Pleasing audiences at live shows has been the band's forte over the years. They've had radio hits, video hits, won Juno Awards and gotten critical acclaim rarely applied to pop-punk rock bands. But Hoggard has always been a musician's musician, an old-school composer and crafter of songs. He insists on quality material in the recording studio and delivering quality showmanship on the stage, so he, Rosin, drummer Jay Beni and bassist Tommy Mac get to attack every moment on tour.

Rosin said the new album and tour are different in a lot of ways. It's not a clear departure from past material, but the songs on Cageless have a maturity and broad appeal that feels fresh even to the Hedley guys. The world is already driving the hit single Better Days up the charts, but the other songs on the album all have single potential. It is one of those rare top-to-bottom records that feels full and timeless right from the first spin.

"Jake really wrote a hell of a record," Rosin said, adding that he's noticing Better Days "becoming a mantra for people" it is so popular wherever they go. The key, Rosin said, was Hoggard was not intent on writing hit songs. He was trying to push back against social forces none of them wanted to lay off of.

"When Jake first brought it up to us and said he wanted to call it Cageless we didn't feel this (burst of rebellion) like we were in cages before and now we're free. I think it was more a sentiment of what's going on socially these days, and be it personally, or sexually for equality, or for (Aboriginal) reconciliation, it feels like there is a taking back of who we are personally and with what's going on in the world. It's not about 'hey parents, you can tell me what to do;' it is more about being who we want to be, being able to express the feelings you want to express."

Rosin is the proud papa of a young son, now, so he was fully in support of using their art to paint a brighter picture of the future, and rage against the injustice and intolerance showing its colours in society right now. With their years of creativity and personal experience, now, though, the songs do that on Cageless by throwing a party, not throwing a tantrum.

Rosin's adulthood shows up a bit in nostalgia. He asked as many questions as he answered, wanting to know all about how P.G. looks and feels these days. He wanted to know if The Citizen was still located in the same building, and when he heard we'd moved a few blocks he suddenly calculated that the printing press would have been hard to adjust. He was relieved to know the complex machine could remain where it always was.

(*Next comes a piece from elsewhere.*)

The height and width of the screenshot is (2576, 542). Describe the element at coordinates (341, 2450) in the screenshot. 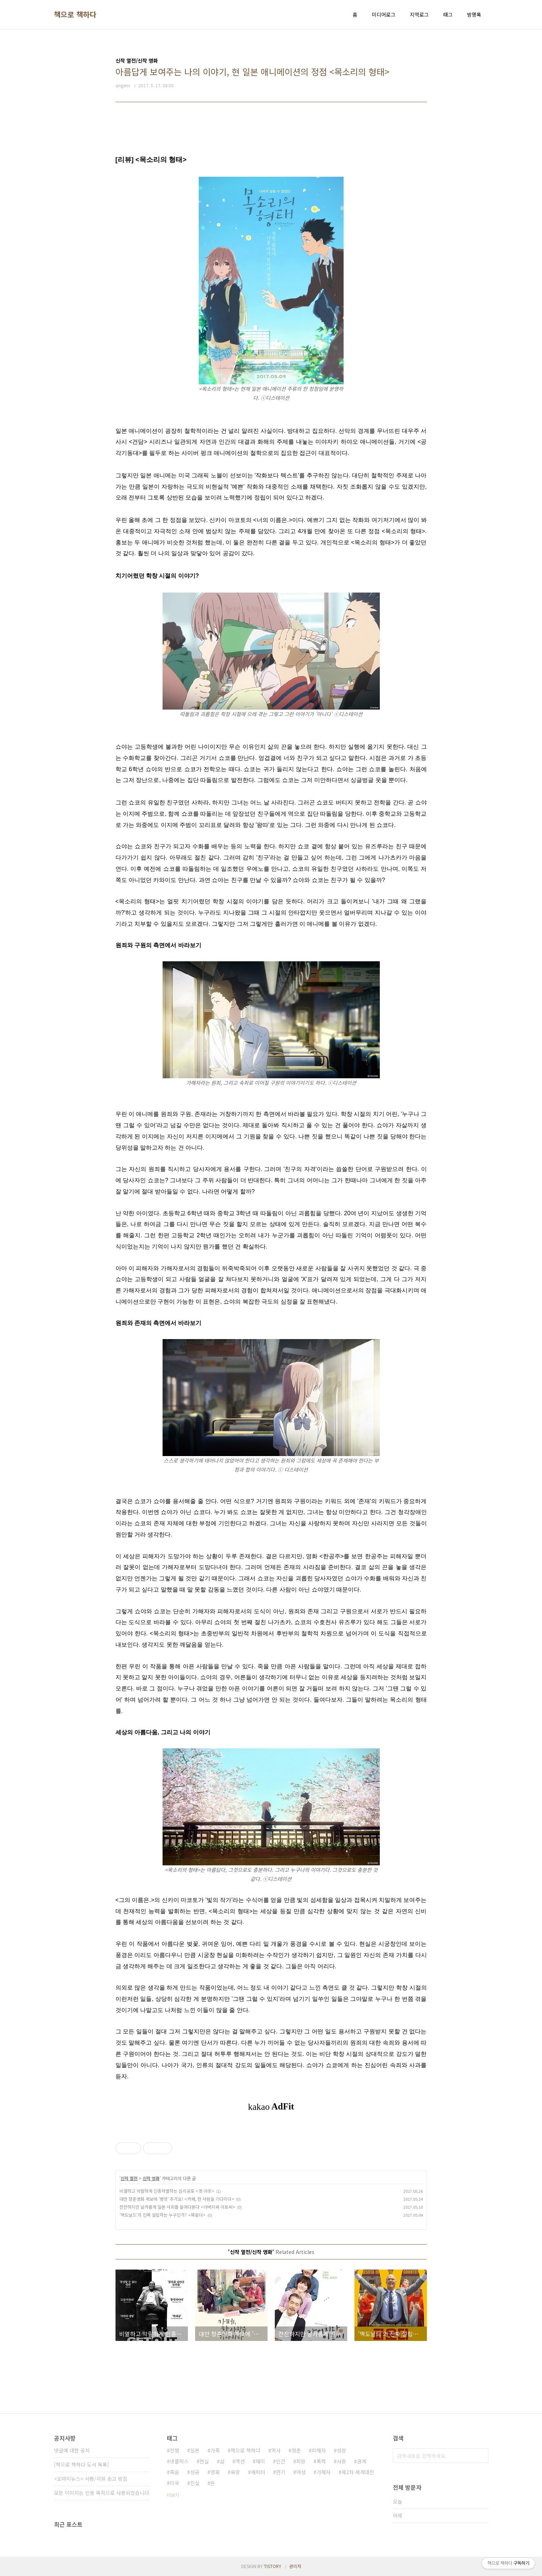 I see `성장` at that location.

That reminded him of how his paper route got him his first guitar. He won a Citizen paper carrier contest, the prize was a video game system, but he flipped it for the guitar that would eventually lead him into an international career.

He misses this city so much that last time the band was in town, he went on a sentimental journey. His family moved away from Prince George, so he went to his childhood home and knocked on the door.

"I don't recommend people do that, but I had a really good experience seeing the old place where I grew up," he said.

He also drove around to see the parks where he played youth baseball and the venues where he performed in musical theatre shows and sang solo songs.

Letting himself feel gratitude is one of the values he appreciates most about his caring and progressive family life and Prince George social life. As massive as Hedley is on the world stage today, he never loses sight of that.

He never forgets a conversation he once had with a dirty, calloused labourer who came up to him one day in some town on the Canadian landscape. He recognized Rosin and told him he was looking forward to seeing the concert that night, and he was excited to bring his daughter along as an experience they could share.

"That guy has gone and put in hard-earned hours of his time, worked his ass off, so he could buy a concert ticket and bring his daughter, and that wasn't lost on us," Rosin said. "So if you're coming to the show, thank you. Prince George always goes off for us, I'm a very proud hometown boy, and we can't wait to see you at the CN Centre."

Hedley headlines the event on Thursday night along with special guest performers Neon Dreams and Shawn Hook.